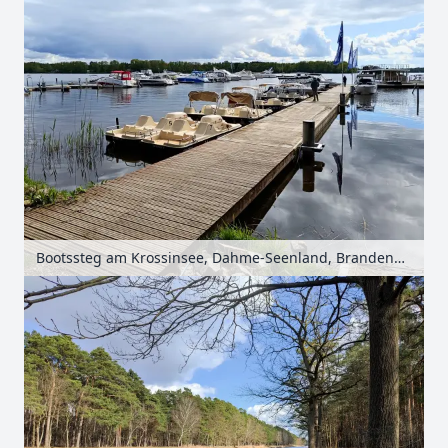
Bootssteg am Krossinsee, Dahme-Seenland, Brandenburg, Deutschland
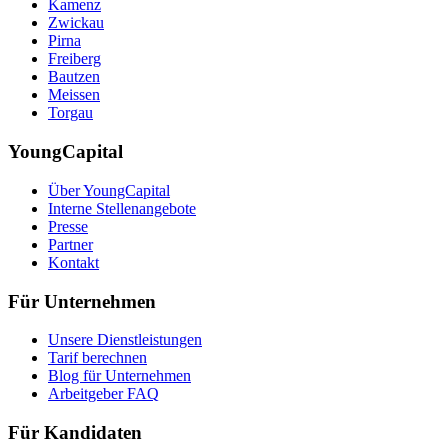
Kamenz
Zwickau
Pirna
Freiberg
Bautzen
Meissen
Torgau
YoungCapital
Über YoungCapital
Interne Stellenangebote
Presse
Partner
Kontakt
Für Unternehmen
Unsere Dienstleistungen
Tarif berechnen
Blog für Unternehmen
Arbeitgeber FAQ
Für Kandidaten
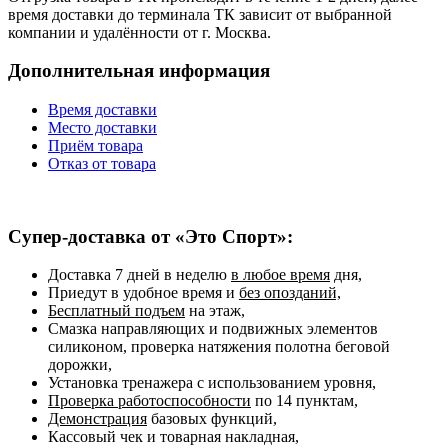
время доставки до терминала ТК зависит от выбранной
компании и удалённости от г. Москва.
Дополнительная информация
Время доставки
Место доставки
Приём товара
Отказ от товара
Супер-доставка от «Это Спорт»:
Доставка 7 дней в неделю
в любое время
дня,
Приедут в удобное время и
без опозданий,
Бесплатный подъем
на этаж,
Смазка направляющих и подвижных элементов
силиконом, проверка натяжения полотна беговой
дорожки,
Установка тренажера с использованием уровня,
Проверка работоспособности
по 14 пунктам,
Демонстрация
базовых функций,
Кассовый чек и товарная накладная,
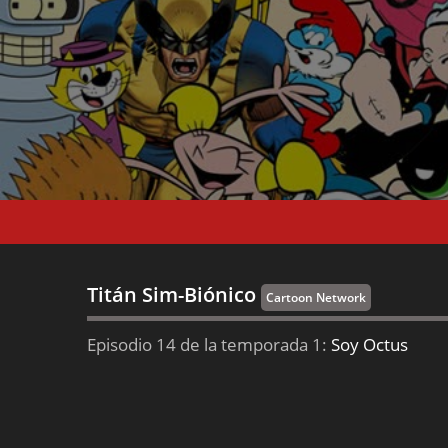
Titán Sim-Biónico
Cartoon Network
Episodio 14 de la temporada 1:
Soy Octus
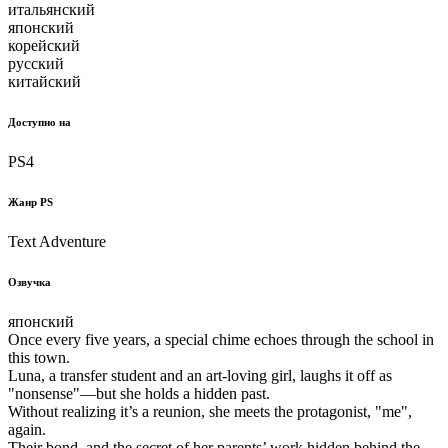
итальянский
японский
корейский
русский
китайский
Доступно на
PS4
Жанр PS
Text Adventure
Озвучка
японский
Once every five years, a special chime echoes through the school in
this town.
Luna, a transfer student and an art-loving girl, laughs it off as
"nonsense"—but she holds a hidden past.
Without realizing it’s a reunion, she meets the protagonist, "me",
again.
Their bond, and the secret of her parents’ work hidden behind the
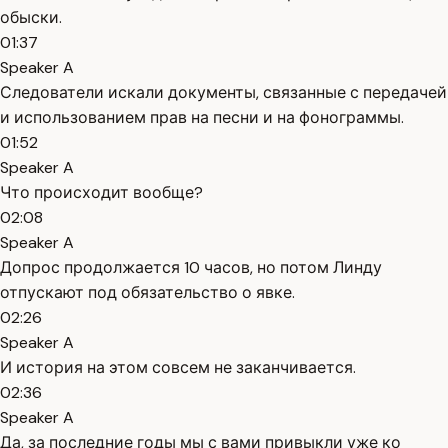
обыски.
01:37
Speaker A
Следователи искали документы, связанные с передачей
и использованием прав на песни и на фонограммы.
01:52
Speaker A
Что происходит вообще?
02:08
Speaker A
Допрос продолжается 10 часов, но потом Линду
отпускают под обязательство о явке.
02:26
Speaker A
И история на этом совсем не заканчивается.
02:36
Speaker A
Да, за последние годы мы с вами привыкли уже ко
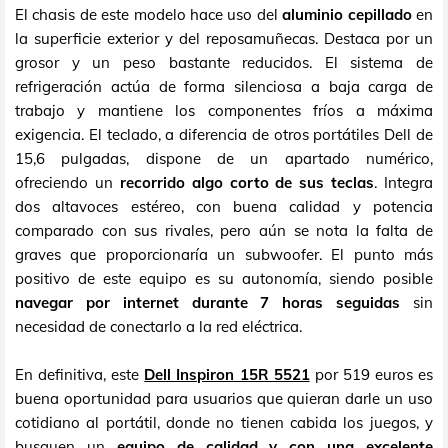
El chasis de este modelo hace uso del
aluminio cepillado
en
la superficie exterior y del reposamuñecas. Destaca por un
grosor y un peso bastante reducidos. El sistema de
refrigeración actúa de forma silenciosa a baja carga de
trabajo y mantiene los componentes fríos a máxima
exigencia. El teclado, a diferencia de otros portátiles Dell de
15,6 pulgadas, dispone de un apartado numérico,
ofreciendo un
recorrido algo corto de sus teclas
. Integra
dos altavoces estéreo, con buena calidad y potencia
comparado con sus rivales, pero aún se nota la falta de
graves que proporcionaría un subwoofer. El punto más
positivo de este equipo es su autonomía, siendo posible
navegar por internet durante 7 horas seguidas
sin
necesidad de conectarlo a la red eléctrica.
En definitiva, este
Dell Inspiron 15R 5521
por 519 euros es
buena oportunidad para usuarios que quieran darle un uso
cotidiano al portátil, donde no tienen cabida los juegos, y
busquen un
equipo de calidad y con una excelente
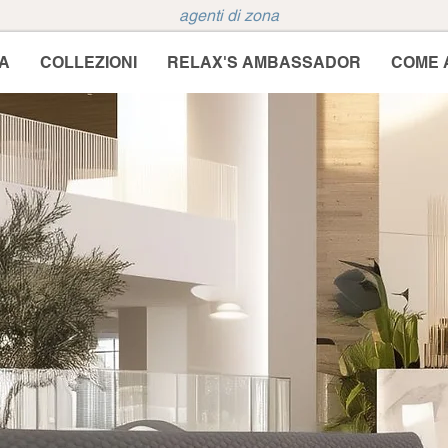
agenti di zona
A
COLLEZIONI
RELAX'S AMBASSADOR
COME 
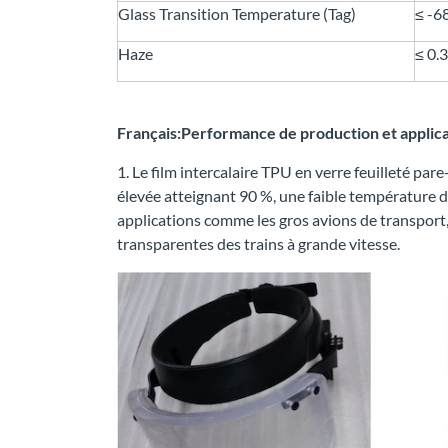
Glass Transition Temperature (Tag)
≤ -
Haze
≤ 0.
Français:Performance de production et applic
1. Le film intercalaire TPU en verre feuilleté par
élevée atteignant 90 %, une faible température d
applications comme les gros avions de transport, l
transparentes des trains à grande vitesse.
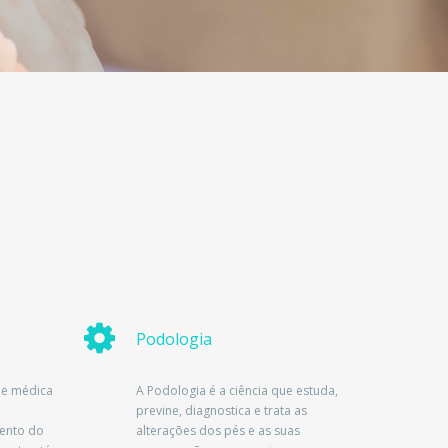
Podologia
ade médica
A Podologia é a ciência que estuda,
previne, diagnostica e trata as
ento do
alterações dos pés e as suas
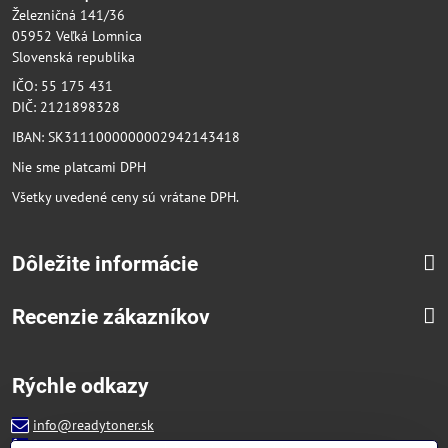
Železničná 141/36
05952 Veľká Lomnica
Slovenská republika
IČO: 55 175 431
DIČ: 2121898328
IBAN: SK3111000000002942143418
Nie sme platcami DPH
Všetky uvedené ceny sú vrátane DPH.
Dôležite informácie
Recenzie zákazníkov
Rýchle odkazy
info@readytoner.sk
+421 944 322 536 (PO-PIA: 09:00- 15:00)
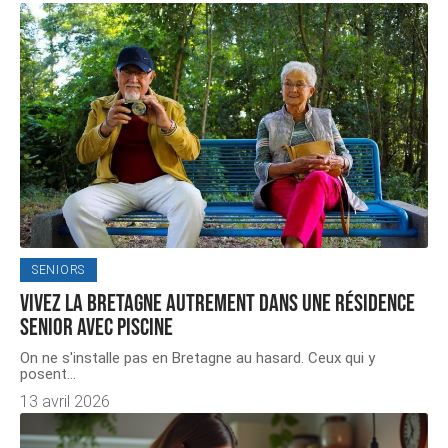
SENIORS
Vivez la Bretagne autrement dans une résidence
senior avec piscine
On ne s'installe pas en Bretagne au hasard. Ceux qui y
posent
…
13 avril 2026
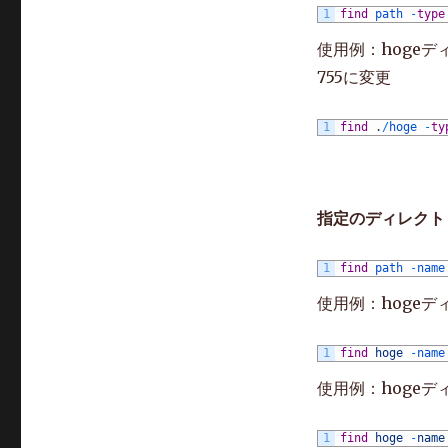
集
1
find
path
-
type
に
使用例：hoge
755に変更
1
find
.
/
hoge
-
ty
指定のディレクト
1
find
path
-
name
使用例：hogeデ
1
find
hoge
-
name
使用例：hogeデ
1
find
hoge
-
name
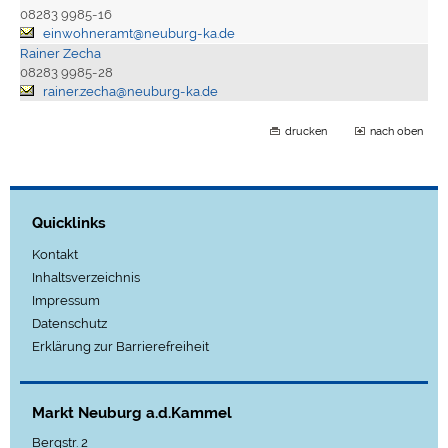
08283 9985-16
einwohneramt@neuburg-ka.de
Rainer Zecha
08283 9985-28
rainer.zecha@neuburg-ka.de
drucken
nach oben
Quicklinks
Kontakt
Inhaltsverzeichnis
Impressum
Datenschutz
Erklärung zur Barrierefreiheit
Markt Neuburg a.d.Kammel
Bergstr. 2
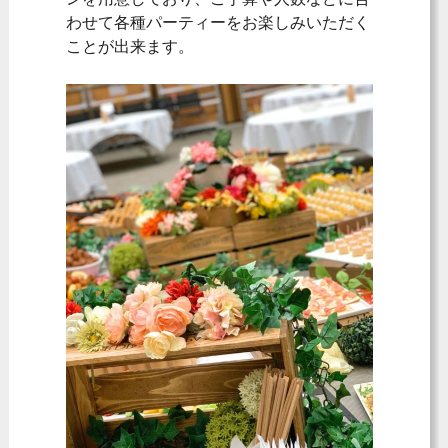
わせて各種パーティーをお楽しみいただく
ことが出来ます。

════════

• _EXERCISE REQUIREMENTS_:
No pictures belong in the copy. Return exactly the lines from the line containing "rainer.zecha@neuburg-ka.de" through the last line of the listing.

• _EXPECTED ANSWER_:
rainer.zecha@neuburg-ka.de
drucken
nach oben
Quicklinks
Kontakt
Inhaltsverzeichnis
Impressum
Datenschutz
Erklärung zur Barrierefreiheit
Markt Neuburg a.d.Kammel
Bergstr. 2
わせて各種パーティーをお楽しみいただく
ことが出来ます。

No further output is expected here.